Texte(s): Aurélie Jaquet
Photo(s): DR

Questions à...

Ivan Mollet, lutteur de 27 ans, couronné romand, club d’Aigle (VD)

Comment s’est passée la reprise des entraînements après ces six mois d’arrêt?
Cela fait du bien de retrouver la sciure, même si le niveau est forcément un peu réduit, puisqu’on ne peut lutter que contre trois sparring-partners. En temps normal, j’ai une cinquantaine d’adversaires différents. Mais je m’estime déjà chanceux d’avoir pu reprendre les entraînements et je suis en pensées avec les plus de 20 ans qui sont contraints de rester chez eux.

Comment vous êtes-vous maintenu en forme durant cette pause forcée?
Mon frère travaille dans le sport, j’ai donc pu bénéficier d’un lieu pour continuer à m’entretenir physiquement malgré la fermeture des fitness. J’ai aussi pris l’habitude de faire un parcours Vita une fois par semaine.

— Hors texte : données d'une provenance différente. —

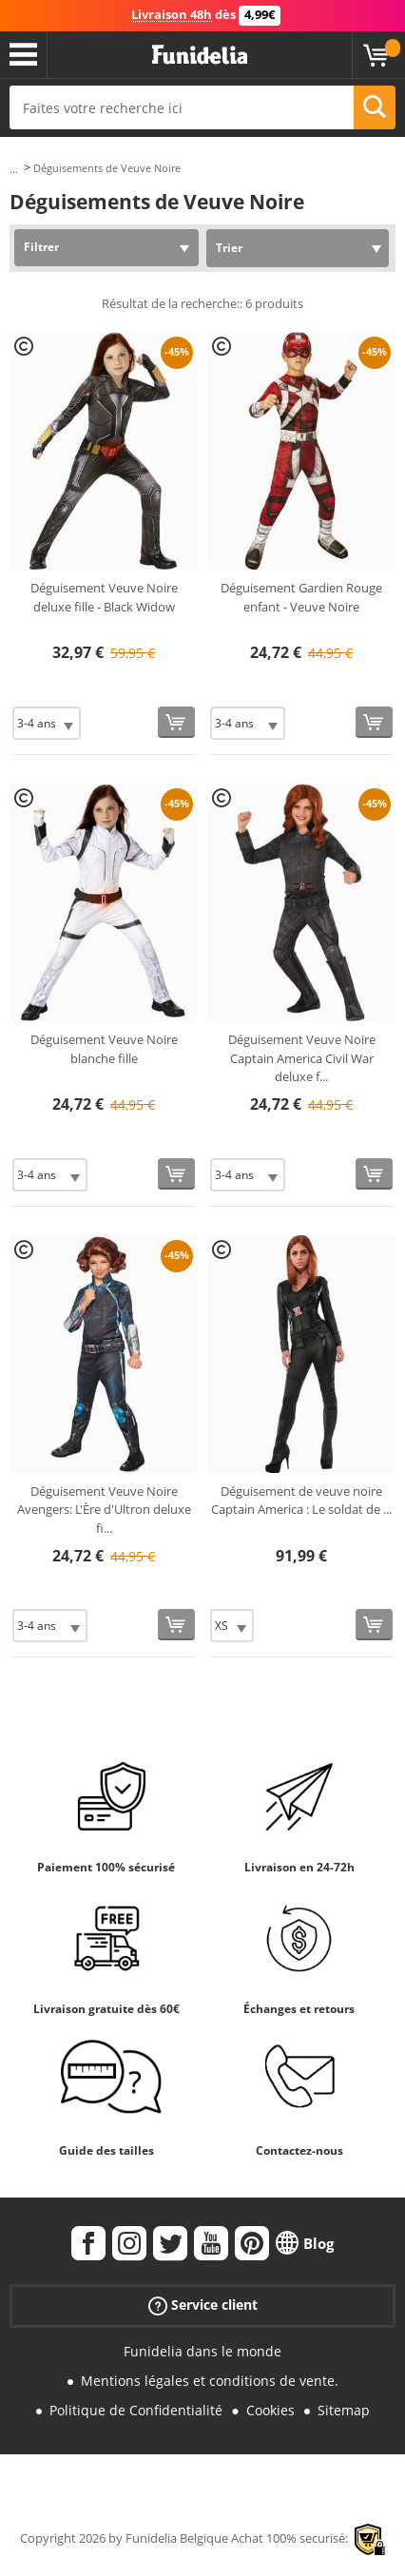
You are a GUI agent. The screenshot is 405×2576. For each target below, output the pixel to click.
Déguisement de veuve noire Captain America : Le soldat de (301, 1500)
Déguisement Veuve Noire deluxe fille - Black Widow (104, 597)
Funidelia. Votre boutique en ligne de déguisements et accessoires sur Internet (199, 55)
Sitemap (344, 2410)
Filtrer (41, 247)
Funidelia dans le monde (202, 2351)
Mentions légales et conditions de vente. (209, 2381)
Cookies (270, 2410)
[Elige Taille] (46, 723)
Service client (203, 2305)
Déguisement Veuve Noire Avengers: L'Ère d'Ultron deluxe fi (104, 1509)
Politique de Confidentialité (135, 2410)
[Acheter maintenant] (176, 722)
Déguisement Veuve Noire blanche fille (104, 1049)
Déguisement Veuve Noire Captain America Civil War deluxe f (302, 1058)
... (14, 169)
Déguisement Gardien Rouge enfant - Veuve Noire (301, 597)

Est-ce difficile de rester motivé sans savoir quand reprendront les fêtes?
J’essaie de demeurer concentré malgré le contexte et surtout de maintenir mon niveau afin d’être prêt lorsque la compétition reprendra. Hormis une petite fête régionale en février 2020, mon dernier grand rendez-vous remonte à la Fédérale de Zoug, en août 2019. Cela fait donc un bon moment que je n’ai pas lutté. J’ai hâte que les fêtes reprennent!